Mike Ault's thoughts on various topics, Oracle related and not. Note: I reserve the right to delete comments that are not contributing to the overall theme of the BLOG or are insulting or demeaning to anyone. The posts on this blog are provided “as is” with no warranties and confer no rights. The opinions expressed on this site are mine and mine alone, and do not necessarily represent those of my employer.
Wednesday, April 27, 2005
My thought was to use varray types and populate them with the various possible values, then use dbms_random.value to generate the index values for the various varrays. The count column was just a truncated call to dbms_random in the range of 1 to 600. All of this was of course placed into a procedure with the ability to give it the number of required values.
create or replace procedure load_random_data(cnt in number) as
define varray types;
define varrays using types;
declare loop interator;
initialize varrays with allowed values;
start loop 1 to cnt times
set dbms_rabdom seed to loop interator;
insert using calls to dbms_random.value(1-n) as the indice for the various varrays;
This generated the rows and then using a primary key constraint with the exceptions clause I would then be able to delete the duplicates leaving my good rows.

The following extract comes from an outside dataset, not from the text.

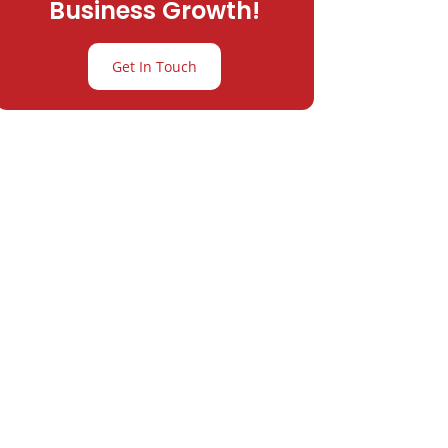
Business Growth!
Get In Touch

create exceptions table using $ORACLE_HOME/rdbms/admin/utlexcpt.sql
alter table tab_z add constraint primary key (x,y,z) exceptions into exceptions;
delete tab_z where rowid in (select row_id from exceptions);
Well, the procedure worked as planned. However, when I attempted to use the exceptions clause on a concatenated key it did not work after the first run where it left 99 out of 600 rows it ended up rejecting all of the rows in the table on all subsequent runs! I tried it several times, each time it rejected every row in the table, even though I could clearly see by examining the first hundred or so rows that they weren't all duplicates.
The left me the old fallback of using the selection of the rowid values and then deleteing the min(rowid) values:
delete from tab_z Z
where z.rowid > (
select min(z2.rowid) from tab_z Z2
where Z.X = Z2.X and
This worked as expected. Of course you have to generate X(n1)*Z(n2)*Y(n3)*tab(n4) rows it seems to get the n4 number of rows where n1-3 are the count of the number of unique values for the given column and n4 is the number of rows in the table. For example, for my 600 rows I ended up needing to generate 30000 rows to get 600 non-dupes on the three index values. In the 30000 rows I ended up with 600 sets of duplicates in the range of 9-80 duplicates per entry. I re-seeded the random function using the loop interator with each pass through the loop.
Of course after all the work with dbms_random I figured out that it would have been easier just to cycle through the possible values for the varrays in a nested looping structure. Of course that would have led to a non-random ordered table. For the work we were doing it would have been ok to do it that way, but I can see other situations where the random technique would be beneficial.